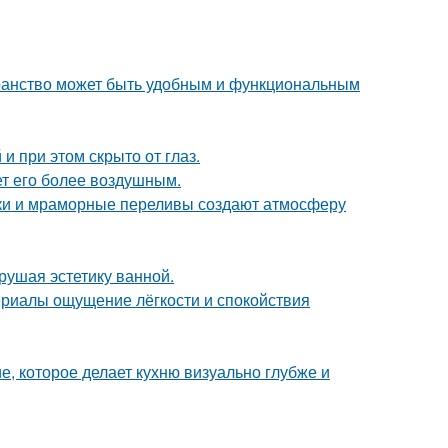
транство может быть удобным и функциональным
и при этом скрыто от глаз.
ет его более воздушным.
енки и мраморные переливы создают атмосферу
рушая эстетику ванной.
ериалы ощущение лёгкости и спокойствия
е, которое делает кухню визуально глубже и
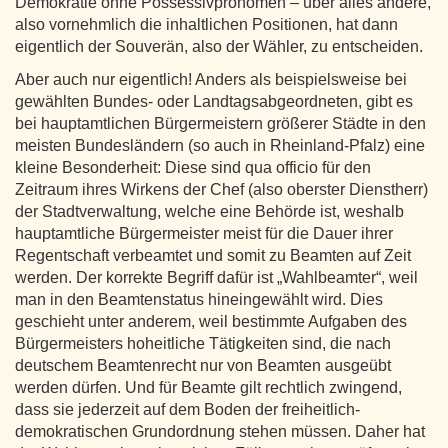
Demokratie ohne Possessivpronomen – über alles andere,
also vornehmlich die inhaltlichen Positionen, hat dann
eigentlich der Souverän, also der Wähler, zu entscheiden.
Aber auch nur eigentlich! Anders als beispielsweise bei
gewählten Bundes- oder Landtagsabgeordneten, gibt es
bei hauptamtlichen Bürgermeistern größerer Städte in den
meisten Bundesländern (so auch in Rheinland-Pfalz) eine
kleine Besonderheit: Diese sind qua officio für den
Zeitraum ihres Wirkens der Chef (also oberster Dienstherr)
der Stadtverwaltung, welche eine Behörde ist, weshalb
hauptamtliche Bürgermeister meist für die Dauer ihrer
Regentschaft verbeamtet und somit zu Beamten auf Zeit
werden. Der korrekte Begriff dafür ist „Wahlbeamter“, weil
man in den Beamtenstatus hineingewählt wird. Dies
geschieht unter anderem, weil bestimmte Aufgaben des
Bürgermeisters hoheitliche Tätigkeiten sind, die nach
deutschem Beamtenrecht nur von Beamten ausgeübt
werden dürfen. Und für Beamte gilt rechtlich zwingend,
dass sie jederzeit auf dem Boden der freiheitlich-
demokratischen Grundordnung stehen müssen. Daher hat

****************************************

### Task to complete
Copy each entry exactly as written. Pictures do not belong in the copy.

### The completed task
транство может быть удобным и функциональным
и при этом скрыто от глаз.
ет его более воздушным.
енки и мраморные переливы создают атмосферу
рушая эстетику ванной.
ериалы ощущение лёгкости и спокойствия
е, которое делает кухню визуально глубже и
Demokratie ohne Possessivpronomen – über alles andere,
also vornehmlich die inhaltlichen Positionen, hat dann
eigentlich der Souverän, also der Wähler, zu entscheiden.
Aber auch nur eigentlich! Anders als beispielsweise bei
gewählten Bundes- oder Landtagsabgeordneten, gibt es
bei hauptamtlichen Bürgermeistern größerer Städte in den
meisten Bundesländern (so auch in Rheinland-Pfalz) eine
kleine Besonderheit: Diese sind qua officio für den
Zeitraum ihres Wirkens der Chef (also oberster Dienstherr)
der Stadtverwaltung, welche eine Behörde ist, weshalb
hauptamtliche Bürgermeister meist für die Dauer ihrer
Regentschaft verbeamtet und somit zu Beamten auf Zeit
werden. Der korrekte Begriff dafür ist „Wahlbeamter“, weil
man in den Beamtenstatus hineingewählt wird. Dies
geschieht unter anderem, weil bestimmte Aufgaben des
Bürgermeisters hoheitliche Tätigkeiten sind, die nach
deutschem Beamtenrecht nur von Beamten ausgeübt
werden dürfen. Und für Beamte gilt rechtlich zwingend,
dass sie jederzeit auf dem Boden der freiheitlich-
demokratischen Grundordnung stehen müssen. Daher hat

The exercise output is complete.